From the phonemes, there can be multiple interpretations, "this is a test" or "this is attest", for example. Turning waveforms into phonemes uses an "acoustic model", but a "language model" is required to differentiate multiple interpretations of the phonemes. The language model uses surrounding words to choose the more likely collection of words based on the context. The final step is to get the recognized text into a text editor, word processor, or other program, which is part of what his project, Simon, does. (LWN reviewed Simon 0.4.0 back in January.)
In free software, there are pretty good algorithms available for handling the models, from CMU Sphinx for example, but there are few free models available. Grasch said that open source developers do not seem interested in creating acoustic or language models. For his work, he used CMU Sphinx for the algorithms, though there are other free choices available. For the models, he wanted open source options because proprietary models are "no fun"—and expensive.

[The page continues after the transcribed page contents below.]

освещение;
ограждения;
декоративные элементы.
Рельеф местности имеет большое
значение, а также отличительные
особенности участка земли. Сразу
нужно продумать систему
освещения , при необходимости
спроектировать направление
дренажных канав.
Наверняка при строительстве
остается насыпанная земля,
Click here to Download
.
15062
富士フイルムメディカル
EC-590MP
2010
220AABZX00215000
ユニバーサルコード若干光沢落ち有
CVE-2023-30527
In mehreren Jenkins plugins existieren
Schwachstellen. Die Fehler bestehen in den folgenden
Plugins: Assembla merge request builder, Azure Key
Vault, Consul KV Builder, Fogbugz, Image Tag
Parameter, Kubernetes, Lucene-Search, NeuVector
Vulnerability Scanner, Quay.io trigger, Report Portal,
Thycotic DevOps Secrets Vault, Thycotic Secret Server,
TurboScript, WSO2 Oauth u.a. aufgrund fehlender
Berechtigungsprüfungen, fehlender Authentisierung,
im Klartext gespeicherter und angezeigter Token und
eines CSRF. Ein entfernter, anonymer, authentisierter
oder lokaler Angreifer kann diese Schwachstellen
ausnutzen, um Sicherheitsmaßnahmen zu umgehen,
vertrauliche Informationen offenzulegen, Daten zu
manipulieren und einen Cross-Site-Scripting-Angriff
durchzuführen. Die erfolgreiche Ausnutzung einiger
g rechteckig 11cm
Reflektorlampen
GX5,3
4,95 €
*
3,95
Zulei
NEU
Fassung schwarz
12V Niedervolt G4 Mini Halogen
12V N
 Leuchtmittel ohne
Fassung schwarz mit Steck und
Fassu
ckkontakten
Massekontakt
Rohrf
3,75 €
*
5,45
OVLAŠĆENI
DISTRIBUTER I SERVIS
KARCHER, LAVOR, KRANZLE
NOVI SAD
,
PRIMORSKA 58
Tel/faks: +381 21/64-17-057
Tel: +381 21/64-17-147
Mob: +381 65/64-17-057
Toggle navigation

For the acoustic model, he used VoxForge. Creating an acoustic model requires recordings of "lots and lots" of spoken language. It requires a learning system that gets fed all of this training data in order to build the acoustic model. VoxForge has a corpus of training data, which Grasch used for his model.
The language model is similar, in that it requires a large corpus of training data, but it is all text. He built a corpus of text by combining data from Wikipedia, news groups (that contained a lot of spam, which biased his model some), US Congress transcriptions (which don't really match his use case), and so on. It ended up as around 15G of text that was used to build the model.
Demos
Before getting to the demo of his code, Grasch showed two older videos of users trying out the speech recognition in Windows Vista, with one showing predictably comical results; the other worked well. When Vista was introduced six years ago, its speech recognition was roughly where Simon is today, Grasch said. It is popular to bash Microsoft, but its system is pretty good, he said; live demos of speech recognition often show "wonky" behavior.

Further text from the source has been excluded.